Flash forward to fall of this year, my senior year. I was all gung-ho, ready to begin planning the Homecoming dance with my fellow student council members, convinced that with my new positive outlook on life this would be the best Homecoming yet. That's the way it should be, right?

The night was almost completely planned by the beginning of October, and there was one small aspect of my personal experience still to be solidified: a date. I had a dress that was being altered by my grandmother, I had shoes which I had bought for a wedding years before, I had my makeup and hair and nails planned out, but there was no boy in the picture. I definitely did not have a boyfriend at the time, and there was no one even the least bit in the picture until a little later. Would this be the guy? I asked him to go with me, going out on a limb since I had only known him for about two weeks, and he said what I expected him to say: no (we dated later on, and I now know that that was not a good path on which to embark).

This was it. I was going to my senior Homecoming alone. Solo. Single.

Strangely, though, it was ok. A year beforehand, I freaked out. I was so afraid I was not going to have a date to prom, I was afraid that all the slow dances would find me crouching in a bathroom stall willing no one to see me in this most pitiful state.

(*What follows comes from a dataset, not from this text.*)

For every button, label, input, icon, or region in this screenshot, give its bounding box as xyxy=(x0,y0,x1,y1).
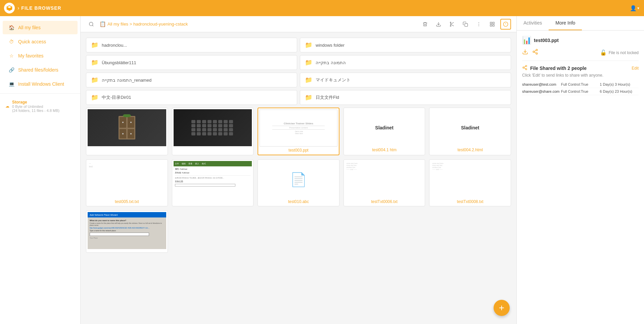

The point of this post is that it is ok not to have a date to every school dance, and I think it's important that you go alone to at least one and learn to embrace it. Not only does that make you appreciate yourself for who YOU are, but it also causes you to stop relying on something so meaningless as a date to define who you are.

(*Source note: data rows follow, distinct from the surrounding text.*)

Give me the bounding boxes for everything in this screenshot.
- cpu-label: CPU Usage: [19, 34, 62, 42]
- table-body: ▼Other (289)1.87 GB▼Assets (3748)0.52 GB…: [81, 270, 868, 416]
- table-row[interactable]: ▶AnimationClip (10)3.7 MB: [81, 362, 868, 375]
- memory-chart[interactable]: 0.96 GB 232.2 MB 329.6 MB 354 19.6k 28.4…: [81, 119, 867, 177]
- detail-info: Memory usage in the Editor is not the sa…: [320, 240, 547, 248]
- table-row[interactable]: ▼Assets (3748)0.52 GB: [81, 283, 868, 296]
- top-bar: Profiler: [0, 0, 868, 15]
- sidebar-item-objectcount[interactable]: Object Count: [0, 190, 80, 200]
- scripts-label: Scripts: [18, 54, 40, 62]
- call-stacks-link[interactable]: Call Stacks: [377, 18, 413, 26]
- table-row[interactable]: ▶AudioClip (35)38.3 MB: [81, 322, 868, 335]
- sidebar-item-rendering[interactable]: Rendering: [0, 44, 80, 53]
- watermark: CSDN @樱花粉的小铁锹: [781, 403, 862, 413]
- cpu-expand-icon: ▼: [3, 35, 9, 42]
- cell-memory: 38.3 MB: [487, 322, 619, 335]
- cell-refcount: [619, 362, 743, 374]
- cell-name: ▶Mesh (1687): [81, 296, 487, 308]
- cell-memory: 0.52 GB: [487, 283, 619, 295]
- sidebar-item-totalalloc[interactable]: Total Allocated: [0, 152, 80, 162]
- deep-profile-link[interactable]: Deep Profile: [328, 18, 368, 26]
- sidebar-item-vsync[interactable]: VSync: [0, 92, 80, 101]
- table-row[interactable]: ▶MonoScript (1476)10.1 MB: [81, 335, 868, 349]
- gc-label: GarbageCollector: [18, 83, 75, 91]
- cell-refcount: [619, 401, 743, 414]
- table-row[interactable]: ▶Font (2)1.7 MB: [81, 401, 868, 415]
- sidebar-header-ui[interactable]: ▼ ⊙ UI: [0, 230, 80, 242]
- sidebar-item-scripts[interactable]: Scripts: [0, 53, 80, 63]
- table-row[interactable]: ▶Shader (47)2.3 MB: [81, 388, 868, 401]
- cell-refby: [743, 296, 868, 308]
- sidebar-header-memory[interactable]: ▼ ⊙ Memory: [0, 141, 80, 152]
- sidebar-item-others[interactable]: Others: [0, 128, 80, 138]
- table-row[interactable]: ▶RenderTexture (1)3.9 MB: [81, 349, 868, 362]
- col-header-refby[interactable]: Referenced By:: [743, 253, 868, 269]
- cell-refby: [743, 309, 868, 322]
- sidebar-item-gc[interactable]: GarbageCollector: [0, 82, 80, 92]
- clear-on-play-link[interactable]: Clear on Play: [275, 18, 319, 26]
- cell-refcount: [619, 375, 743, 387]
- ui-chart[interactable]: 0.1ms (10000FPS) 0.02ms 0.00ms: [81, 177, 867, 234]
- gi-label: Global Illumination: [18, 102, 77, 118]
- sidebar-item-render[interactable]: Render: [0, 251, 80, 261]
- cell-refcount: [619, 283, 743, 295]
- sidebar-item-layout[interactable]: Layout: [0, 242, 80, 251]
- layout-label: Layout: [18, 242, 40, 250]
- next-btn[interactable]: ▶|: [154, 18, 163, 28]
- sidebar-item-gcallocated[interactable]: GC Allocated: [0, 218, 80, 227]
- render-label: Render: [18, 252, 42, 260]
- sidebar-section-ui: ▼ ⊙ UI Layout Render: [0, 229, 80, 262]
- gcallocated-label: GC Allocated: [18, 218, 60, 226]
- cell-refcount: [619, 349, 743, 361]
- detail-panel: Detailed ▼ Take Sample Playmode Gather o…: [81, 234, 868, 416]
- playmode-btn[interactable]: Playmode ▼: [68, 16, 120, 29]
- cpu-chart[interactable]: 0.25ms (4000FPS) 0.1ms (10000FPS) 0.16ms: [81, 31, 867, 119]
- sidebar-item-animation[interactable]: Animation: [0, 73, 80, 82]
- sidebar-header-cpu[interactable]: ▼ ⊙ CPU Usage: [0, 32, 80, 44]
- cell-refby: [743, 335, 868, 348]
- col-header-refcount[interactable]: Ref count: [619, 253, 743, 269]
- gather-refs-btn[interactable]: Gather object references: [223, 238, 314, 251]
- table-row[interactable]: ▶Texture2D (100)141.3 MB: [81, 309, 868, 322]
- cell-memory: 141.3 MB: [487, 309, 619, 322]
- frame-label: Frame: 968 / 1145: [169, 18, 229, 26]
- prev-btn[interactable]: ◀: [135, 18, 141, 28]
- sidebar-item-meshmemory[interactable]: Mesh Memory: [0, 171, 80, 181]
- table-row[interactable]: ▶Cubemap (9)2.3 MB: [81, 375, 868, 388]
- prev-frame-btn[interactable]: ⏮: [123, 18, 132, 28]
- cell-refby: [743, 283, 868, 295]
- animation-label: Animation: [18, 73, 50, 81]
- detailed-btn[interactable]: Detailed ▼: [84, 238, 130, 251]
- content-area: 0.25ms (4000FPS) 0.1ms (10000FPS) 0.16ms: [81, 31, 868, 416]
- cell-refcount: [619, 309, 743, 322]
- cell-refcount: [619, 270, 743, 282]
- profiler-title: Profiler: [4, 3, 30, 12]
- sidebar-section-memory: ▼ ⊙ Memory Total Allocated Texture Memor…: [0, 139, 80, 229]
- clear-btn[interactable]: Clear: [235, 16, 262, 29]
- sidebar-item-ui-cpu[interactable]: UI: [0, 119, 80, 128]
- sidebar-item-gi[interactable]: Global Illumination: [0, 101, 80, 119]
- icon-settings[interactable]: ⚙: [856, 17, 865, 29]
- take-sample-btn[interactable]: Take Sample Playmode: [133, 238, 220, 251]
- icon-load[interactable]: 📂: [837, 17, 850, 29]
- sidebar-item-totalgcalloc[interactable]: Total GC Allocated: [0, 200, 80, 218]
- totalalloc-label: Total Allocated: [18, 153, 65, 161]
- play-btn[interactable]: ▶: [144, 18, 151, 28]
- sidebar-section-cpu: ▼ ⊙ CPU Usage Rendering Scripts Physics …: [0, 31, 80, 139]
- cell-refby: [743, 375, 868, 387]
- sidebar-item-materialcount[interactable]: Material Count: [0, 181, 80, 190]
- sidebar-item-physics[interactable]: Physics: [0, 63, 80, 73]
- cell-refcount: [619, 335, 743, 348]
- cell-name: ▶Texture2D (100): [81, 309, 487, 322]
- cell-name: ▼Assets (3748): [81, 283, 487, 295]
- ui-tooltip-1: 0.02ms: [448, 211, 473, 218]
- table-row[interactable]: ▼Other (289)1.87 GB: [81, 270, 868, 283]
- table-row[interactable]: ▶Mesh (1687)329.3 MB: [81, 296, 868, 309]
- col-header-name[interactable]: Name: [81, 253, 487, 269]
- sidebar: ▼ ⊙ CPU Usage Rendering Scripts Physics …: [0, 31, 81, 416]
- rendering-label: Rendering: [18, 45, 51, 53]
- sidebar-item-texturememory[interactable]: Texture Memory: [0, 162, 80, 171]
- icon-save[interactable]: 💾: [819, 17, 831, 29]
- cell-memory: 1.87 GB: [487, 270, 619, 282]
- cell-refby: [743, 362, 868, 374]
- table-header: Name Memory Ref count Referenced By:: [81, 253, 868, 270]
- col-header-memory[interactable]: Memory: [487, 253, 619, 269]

When you walk into a dance alone, you are forced to see yourself as the beautiful YOU that you are. You don't have to be attached to anyone, and you don't have to live up to anyone's standards. You are you, and that is all you need. This may not sound appealing now (I guarantee you if I saw this article when I was a sophomore in high school, I would skim right over it and completely ignore the purpose), but I promise you that it is! The fact that I was forced to find my identity not in a boy but in the fact that Christ created me as beautiful and in His Image caused my heart to be changed. For a very short time, I was incredibly confident in who I was. The thing that caused me to change for the worst was-- you guessed it-- a boy. Not only was this boy the key factor in my reduced confidence, but it was also the fact that I had begun to find my identity solely in him and no longer in the God who created me.

When you walk into a dance alone, you have two choices: you can either choose to believe the lie that you don't have a date because you aren't enough, or you can choose to believe that cold, hard truth that Christ is enough (just as the song says). You don't need a date to every dance in order to be whole. You don't need all the boys to be interested in you in order to be whole.

So, I say all this to say: Go to that dance alone. Be confident in YOU and in God in you, and you are beautiful.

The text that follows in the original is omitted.